The US is desperate to shut down the war in Afghanistan and will broker no hurdle.

The last impasse, spreading months-long political uncertainty, has also been removed with the power-sharing agreement between President Ashraf Ghani and Dr Abdullah Abdullah. Not before the US threatened to dry financial aid to Afghanistan to the tune of $1 billion did this deadlock fall apart.

In an interesting twist, Abdullah will also lead peace negotiations with the Taliban under the title of chairman of the High Council for National Reconciliation. Bringing Abdullah into the centre stage of peace negotiation will have three obvious consequences. One, it will enable the release of the Taliban prisoners, a precondition to the ceasefire, on which Ghani has been showing resistance. Two, a legitimate people’s representative, as a peace leader would address India’s concern of seeing the Taliban engaged with the Afghan government. Three, it will jumpstart the intra-Afghan peace dialogue, a prelude to any successful negotiation for the transfer of power with the US.
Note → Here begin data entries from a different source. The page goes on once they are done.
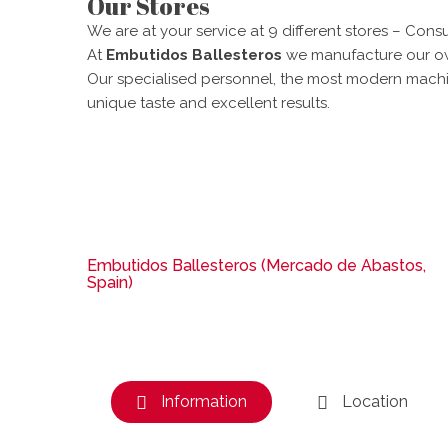
Our Stores
We are at your service at 9 different stores – Consu
At
Embutidos Ballesteros
we manufacture our own
Our specialised personnel, the most modern machin
unique taste and excellent results.
Embutidos Ballesteros (Mercado de Abastos,
Spain)
Information
Location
Notwithstanding, its billions of dollars of investment in Afghanistan, India’s overriding concern in the contemporary scenario should be to favour an arrangement that breaks the Afghan out of the jinx of internal rifts, tribal prejudices, and the buffer-state hangover. For this change to occur India would have to revisit its political script, which in its present shape is divisive and disruptive.

Published in The Express Tribune, May 21st, 2020.